Scan the records below for the line with "LATEST BLOG TITLE" and the line with "zur Basilika Wilten". Repeat those two lines and every line between them exactly, and nothing else.

----- Provided entries

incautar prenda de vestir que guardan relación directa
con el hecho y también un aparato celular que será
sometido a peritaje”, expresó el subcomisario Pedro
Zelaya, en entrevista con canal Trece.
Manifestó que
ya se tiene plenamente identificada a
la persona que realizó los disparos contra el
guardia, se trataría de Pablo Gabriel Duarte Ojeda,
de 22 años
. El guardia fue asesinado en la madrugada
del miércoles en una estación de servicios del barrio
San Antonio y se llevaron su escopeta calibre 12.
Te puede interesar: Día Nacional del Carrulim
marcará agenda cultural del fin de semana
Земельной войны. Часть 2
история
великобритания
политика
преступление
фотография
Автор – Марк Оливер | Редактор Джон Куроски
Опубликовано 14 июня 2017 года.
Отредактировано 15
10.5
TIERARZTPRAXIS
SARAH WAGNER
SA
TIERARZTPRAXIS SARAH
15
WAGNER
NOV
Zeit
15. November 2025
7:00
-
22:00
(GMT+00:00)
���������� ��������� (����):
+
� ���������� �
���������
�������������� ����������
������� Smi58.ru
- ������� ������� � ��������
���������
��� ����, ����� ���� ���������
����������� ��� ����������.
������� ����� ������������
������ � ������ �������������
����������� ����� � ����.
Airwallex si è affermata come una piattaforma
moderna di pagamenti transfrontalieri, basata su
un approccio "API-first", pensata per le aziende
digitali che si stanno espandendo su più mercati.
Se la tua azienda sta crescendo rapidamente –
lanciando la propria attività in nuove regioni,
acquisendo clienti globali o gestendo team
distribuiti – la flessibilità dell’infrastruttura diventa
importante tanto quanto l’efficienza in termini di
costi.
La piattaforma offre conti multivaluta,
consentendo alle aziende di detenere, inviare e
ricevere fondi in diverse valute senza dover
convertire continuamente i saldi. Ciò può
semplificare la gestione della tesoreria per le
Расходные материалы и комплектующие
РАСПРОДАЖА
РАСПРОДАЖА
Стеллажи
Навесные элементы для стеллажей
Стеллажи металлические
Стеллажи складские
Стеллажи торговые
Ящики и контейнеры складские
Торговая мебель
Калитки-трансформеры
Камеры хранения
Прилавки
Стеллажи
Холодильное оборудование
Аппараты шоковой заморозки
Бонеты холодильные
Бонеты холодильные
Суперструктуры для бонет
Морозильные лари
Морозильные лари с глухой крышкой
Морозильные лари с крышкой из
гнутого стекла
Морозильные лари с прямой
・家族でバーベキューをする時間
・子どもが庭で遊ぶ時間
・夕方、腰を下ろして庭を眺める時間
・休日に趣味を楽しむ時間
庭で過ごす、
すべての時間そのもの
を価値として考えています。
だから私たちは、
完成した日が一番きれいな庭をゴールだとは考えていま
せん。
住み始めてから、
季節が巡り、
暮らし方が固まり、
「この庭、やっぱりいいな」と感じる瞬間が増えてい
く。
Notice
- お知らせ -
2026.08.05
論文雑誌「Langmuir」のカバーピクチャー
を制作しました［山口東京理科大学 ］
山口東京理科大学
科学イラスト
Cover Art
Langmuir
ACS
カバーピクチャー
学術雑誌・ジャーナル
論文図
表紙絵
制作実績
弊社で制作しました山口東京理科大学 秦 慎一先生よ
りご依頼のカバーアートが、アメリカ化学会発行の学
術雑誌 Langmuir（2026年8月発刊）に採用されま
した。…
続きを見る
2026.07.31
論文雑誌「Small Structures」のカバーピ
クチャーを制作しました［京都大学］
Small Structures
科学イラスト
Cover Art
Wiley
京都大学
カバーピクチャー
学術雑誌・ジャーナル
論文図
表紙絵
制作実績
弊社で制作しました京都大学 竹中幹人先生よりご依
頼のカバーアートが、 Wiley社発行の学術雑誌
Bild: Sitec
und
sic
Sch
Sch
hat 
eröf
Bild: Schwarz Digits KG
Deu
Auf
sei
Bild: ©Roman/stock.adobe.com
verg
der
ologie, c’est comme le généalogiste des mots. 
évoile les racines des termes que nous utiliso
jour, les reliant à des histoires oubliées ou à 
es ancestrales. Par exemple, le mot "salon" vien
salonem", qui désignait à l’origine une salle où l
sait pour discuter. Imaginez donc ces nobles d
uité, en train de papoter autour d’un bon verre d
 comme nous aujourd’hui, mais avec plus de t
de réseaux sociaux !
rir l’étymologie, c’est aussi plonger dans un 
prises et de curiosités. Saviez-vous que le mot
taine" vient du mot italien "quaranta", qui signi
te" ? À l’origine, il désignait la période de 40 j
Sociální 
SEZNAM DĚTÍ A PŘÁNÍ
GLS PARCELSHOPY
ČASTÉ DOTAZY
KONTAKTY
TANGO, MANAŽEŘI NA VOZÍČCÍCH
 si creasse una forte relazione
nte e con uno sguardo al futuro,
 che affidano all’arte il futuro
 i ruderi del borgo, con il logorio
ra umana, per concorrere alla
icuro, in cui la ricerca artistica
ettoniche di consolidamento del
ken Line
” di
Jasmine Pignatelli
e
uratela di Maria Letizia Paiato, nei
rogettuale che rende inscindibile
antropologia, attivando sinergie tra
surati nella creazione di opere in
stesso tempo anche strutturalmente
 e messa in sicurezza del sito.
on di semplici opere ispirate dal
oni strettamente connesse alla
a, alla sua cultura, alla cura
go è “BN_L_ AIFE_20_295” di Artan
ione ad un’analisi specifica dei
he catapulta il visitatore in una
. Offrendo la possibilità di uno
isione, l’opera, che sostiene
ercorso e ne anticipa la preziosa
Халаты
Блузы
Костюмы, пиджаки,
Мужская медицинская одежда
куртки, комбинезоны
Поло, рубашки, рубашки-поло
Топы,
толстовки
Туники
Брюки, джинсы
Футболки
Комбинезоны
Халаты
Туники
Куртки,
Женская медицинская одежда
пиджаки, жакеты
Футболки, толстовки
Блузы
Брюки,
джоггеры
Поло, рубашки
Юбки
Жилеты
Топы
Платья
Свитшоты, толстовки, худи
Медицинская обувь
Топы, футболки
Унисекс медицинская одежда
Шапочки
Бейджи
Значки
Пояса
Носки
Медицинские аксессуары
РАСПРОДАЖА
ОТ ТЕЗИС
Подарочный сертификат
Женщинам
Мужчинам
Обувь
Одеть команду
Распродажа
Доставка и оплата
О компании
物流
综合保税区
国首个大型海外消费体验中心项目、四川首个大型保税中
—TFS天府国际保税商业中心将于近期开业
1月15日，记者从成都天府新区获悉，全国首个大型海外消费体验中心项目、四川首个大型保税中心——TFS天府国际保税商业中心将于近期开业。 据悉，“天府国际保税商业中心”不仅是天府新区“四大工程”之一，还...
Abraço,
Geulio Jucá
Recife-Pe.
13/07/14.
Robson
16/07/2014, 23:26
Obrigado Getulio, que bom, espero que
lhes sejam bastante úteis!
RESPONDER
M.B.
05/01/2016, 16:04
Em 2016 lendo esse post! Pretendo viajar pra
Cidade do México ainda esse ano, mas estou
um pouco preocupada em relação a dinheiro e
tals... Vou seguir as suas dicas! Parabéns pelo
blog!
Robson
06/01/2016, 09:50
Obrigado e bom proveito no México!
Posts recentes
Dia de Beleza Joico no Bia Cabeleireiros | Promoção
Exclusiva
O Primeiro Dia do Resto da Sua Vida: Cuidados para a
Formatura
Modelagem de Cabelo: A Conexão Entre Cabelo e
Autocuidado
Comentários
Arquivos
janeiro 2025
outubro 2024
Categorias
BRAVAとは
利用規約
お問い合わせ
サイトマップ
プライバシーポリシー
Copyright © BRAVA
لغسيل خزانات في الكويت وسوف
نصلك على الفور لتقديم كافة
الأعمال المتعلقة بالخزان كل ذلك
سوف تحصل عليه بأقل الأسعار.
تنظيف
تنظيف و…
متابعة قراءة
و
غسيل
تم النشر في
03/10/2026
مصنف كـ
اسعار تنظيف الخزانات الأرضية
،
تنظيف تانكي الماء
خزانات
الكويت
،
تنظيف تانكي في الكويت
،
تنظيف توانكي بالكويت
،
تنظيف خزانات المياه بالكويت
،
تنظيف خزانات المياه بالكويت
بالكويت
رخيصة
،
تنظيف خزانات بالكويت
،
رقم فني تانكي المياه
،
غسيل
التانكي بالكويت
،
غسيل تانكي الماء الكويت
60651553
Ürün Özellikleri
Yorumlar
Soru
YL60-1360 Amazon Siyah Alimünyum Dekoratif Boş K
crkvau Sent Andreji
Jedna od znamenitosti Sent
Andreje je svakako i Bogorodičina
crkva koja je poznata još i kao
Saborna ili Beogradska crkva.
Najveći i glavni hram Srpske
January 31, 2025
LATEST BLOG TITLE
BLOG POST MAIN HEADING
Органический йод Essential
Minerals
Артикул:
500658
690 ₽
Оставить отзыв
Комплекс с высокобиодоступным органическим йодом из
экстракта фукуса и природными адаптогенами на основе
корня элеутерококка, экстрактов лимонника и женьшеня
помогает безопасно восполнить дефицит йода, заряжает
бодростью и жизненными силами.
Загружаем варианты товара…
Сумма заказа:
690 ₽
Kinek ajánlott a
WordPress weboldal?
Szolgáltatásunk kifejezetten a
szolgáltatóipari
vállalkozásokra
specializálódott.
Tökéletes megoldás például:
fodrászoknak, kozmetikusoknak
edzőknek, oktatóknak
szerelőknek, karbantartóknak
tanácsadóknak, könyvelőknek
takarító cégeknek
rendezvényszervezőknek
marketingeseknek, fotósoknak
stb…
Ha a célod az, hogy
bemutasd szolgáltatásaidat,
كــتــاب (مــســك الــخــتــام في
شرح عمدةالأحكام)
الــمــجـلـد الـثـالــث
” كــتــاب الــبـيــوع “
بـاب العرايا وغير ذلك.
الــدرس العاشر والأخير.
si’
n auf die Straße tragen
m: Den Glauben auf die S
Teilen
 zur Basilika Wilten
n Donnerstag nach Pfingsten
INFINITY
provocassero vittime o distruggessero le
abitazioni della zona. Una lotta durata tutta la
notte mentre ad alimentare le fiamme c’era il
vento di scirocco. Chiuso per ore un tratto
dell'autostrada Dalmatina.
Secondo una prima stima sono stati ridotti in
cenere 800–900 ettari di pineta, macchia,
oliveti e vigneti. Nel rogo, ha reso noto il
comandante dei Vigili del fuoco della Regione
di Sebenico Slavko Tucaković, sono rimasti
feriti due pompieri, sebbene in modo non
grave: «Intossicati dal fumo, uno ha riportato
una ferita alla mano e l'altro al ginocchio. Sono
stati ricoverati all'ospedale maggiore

----------

# [Response below]
LATEST BLOG TITLE
BLOG POST MAIN HEADING
Органический йод Essential
Minerals
Артикул:
500658
690 ₽
Оставить отзыв
Комплекс с высокобиодоступным органическим йодом из
экстракта фукуса и природными адаптогенами на основе
корня элеутерококка, экстрактов лимонника и женьшеня
помогает безопасно восполнить дефицит йода, заряжает
бодростью и жизненными силами.
Загружаем варианты товара…
Сумма заказа:
690 ₽
Kinek ajánlott a
WordPress weboldal?
Szolgáltatásunk kifejezetten a
szolgáltatóipari
vállalkozásokra
specializálódott.
Tökéletes megoldás például:
fodrászoknak, kozmetikusoknak
edzőknek, oktatóknak
szerelőknek, karbantartóknak
tanácsadóknak, könyvelőknek
takarító cégeknek
rendezvényszervezőknek
marketingeseknek, fotósoknak
stb…
Ha a célod az, hogy
bemutasd szolgáltatásaidat,
كــتــاب (مــســك الــخــتــام في
شرح عمدةالأحكام)
الــمــجـلـد الـثـالــث
” كــتــاب الــبـيــوع “
بـاب العرايا وغير ذلك.
الــدرس العاشر والأخير.
si’
n auf die Straße tragen
m: Den Glauben auf die S
Teilen
 zur Basilika Wilten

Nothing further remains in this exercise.